The rain caught up with us...but did not dampen our spirits! We started our third week in the Green Mountain National Forest to work on wetland delineation. Monday we started our work day meeting up with Kathy Donna from the USFS at the field house for some in depth training on how to identify wetlands. Essentially wetlands have three main characteristics; they are inundated by or saturated with water, they contain wet or hydric soils, and they are dominated by plant species that are adapted to life in wet soils. We were given our topo map for the week on the areas that we would be working on and went outside for a brief look at a local wet area identifying plant species. One of the main reasons the USFS is having us identify these wetlands is for future tree sales and where it would be appropriate to cut.
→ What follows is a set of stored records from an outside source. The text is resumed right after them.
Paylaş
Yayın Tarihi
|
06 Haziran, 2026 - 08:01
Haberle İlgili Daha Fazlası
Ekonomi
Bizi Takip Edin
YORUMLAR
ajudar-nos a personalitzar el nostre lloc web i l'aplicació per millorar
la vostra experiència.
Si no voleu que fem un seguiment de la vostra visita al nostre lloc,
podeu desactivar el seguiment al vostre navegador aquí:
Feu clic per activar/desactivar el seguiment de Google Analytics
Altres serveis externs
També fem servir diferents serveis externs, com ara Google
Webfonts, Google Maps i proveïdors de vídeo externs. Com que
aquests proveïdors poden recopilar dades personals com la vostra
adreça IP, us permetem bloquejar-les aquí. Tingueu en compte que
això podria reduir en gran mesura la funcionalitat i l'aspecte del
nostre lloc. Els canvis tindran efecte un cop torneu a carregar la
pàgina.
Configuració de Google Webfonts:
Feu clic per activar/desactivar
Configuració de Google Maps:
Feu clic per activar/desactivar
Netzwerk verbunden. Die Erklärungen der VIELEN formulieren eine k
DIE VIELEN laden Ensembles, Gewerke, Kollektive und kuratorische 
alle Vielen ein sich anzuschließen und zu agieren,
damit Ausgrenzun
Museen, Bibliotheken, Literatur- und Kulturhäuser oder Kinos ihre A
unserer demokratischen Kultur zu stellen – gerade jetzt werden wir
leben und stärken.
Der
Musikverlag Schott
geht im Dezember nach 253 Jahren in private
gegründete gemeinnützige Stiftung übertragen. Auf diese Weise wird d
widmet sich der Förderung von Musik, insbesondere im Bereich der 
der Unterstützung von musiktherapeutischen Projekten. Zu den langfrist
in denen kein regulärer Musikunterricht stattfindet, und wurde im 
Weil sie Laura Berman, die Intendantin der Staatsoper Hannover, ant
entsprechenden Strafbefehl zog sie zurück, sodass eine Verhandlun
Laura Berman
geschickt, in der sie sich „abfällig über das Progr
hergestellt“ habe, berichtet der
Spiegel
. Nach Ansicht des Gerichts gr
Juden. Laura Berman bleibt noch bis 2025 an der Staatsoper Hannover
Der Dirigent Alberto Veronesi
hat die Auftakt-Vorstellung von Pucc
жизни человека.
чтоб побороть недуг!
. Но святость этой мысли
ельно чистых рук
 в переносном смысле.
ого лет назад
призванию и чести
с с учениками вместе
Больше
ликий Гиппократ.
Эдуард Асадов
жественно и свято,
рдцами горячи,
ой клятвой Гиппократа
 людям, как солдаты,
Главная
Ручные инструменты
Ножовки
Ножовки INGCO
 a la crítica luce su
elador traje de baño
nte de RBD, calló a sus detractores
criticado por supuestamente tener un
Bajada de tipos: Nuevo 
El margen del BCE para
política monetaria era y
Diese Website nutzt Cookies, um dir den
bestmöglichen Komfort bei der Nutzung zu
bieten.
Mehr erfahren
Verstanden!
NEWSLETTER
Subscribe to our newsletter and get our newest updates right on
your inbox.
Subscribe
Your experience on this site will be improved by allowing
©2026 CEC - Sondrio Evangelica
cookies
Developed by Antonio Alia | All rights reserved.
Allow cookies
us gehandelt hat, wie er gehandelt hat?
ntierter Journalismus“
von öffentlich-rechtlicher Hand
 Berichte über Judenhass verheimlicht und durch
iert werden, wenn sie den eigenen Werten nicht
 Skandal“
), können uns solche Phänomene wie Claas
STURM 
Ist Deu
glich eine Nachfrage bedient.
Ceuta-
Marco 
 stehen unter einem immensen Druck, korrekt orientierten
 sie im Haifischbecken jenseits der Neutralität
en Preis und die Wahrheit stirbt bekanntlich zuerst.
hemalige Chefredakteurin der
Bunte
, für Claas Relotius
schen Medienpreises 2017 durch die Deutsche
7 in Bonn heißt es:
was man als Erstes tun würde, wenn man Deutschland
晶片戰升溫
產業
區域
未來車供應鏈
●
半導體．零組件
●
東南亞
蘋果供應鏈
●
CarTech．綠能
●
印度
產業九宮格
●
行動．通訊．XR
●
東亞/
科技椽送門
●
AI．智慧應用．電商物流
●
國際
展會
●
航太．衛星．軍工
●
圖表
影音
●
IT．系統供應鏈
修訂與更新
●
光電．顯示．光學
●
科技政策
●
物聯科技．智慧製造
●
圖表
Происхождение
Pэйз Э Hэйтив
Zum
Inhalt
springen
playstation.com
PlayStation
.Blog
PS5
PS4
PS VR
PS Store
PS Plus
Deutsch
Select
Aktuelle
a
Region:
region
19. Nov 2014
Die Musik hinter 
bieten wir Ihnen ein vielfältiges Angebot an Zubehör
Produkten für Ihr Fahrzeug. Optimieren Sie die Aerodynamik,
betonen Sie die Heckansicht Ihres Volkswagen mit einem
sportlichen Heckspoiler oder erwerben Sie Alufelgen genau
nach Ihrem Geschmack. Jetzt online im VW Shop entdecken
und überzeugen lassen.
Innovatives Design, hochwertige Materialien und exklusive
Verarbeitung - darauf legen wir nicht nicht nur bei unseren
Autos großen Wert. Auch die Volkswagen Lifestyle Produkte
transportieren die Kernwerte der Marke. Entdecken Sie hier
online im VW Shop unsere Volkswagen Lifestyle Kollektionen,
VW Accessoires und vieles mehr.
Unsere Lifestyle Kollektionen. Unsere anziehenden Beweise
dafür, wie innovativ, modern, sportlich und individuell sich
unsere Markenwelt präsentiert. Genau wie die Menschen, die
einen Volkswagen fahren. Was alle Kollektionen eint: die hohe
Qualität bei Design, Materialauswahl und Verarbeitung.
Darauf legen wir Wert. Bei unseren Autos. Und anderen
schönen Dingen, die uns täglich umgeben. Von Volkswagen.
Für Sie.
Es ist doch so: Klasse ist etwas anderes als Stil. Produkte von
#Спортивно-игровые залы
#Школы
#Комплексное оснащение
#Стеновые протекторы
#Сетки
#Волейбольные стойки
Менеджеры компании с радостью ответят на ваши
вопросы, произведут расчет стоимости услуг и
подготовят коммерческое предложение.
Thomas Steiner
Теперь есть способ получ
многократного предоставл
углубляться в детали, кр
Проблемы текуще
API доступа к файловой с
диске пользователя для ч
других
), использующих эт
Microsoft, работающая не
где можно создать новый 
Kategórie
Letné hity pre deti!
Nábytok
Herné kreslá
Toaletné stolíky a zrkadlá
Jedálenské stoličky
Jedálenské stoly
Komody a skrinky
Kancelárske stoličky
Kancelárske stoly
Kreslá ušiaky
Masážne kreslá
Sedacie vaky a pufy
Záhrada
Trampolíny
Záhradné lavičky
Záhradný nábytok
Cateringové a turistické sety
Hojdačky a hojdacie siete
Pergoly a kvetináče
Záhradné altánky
Some of these areas include class 2 wetlands which are identified on the Vermont significant wetlands inventory maps.

On Tuesday, we were back in the field with Kathy and Melissa from the USFS this time at our first wetland complex that consisted of a series of beaver dams. We did some delineation and GPS work using the knowledge we gained from the previous day. Thunderstorms threatened from above and as soon as we stopped for lunch, the rain unleashed itself! The second half of the day did turned itself around weather wise and we were back in the field to take some more GPS tracks and points. Later that night, we had a very enjoyable and enlightened dinner with Nancy Bell who is the Vermont Represenative of the Conservation Fund (a national organization that helps government agencies, non profits, and other partners acquire and protect landscapes used for wildlife habitat, recreation, history, and more).

The remainder of the week had us working hard on our designated areas, tracking streams, identifying wetland plants, and bushwacking through some hardcore hobblebush! Much was accomplished by all the teams by Thursday and we felt we had a great start on this new and exciting project.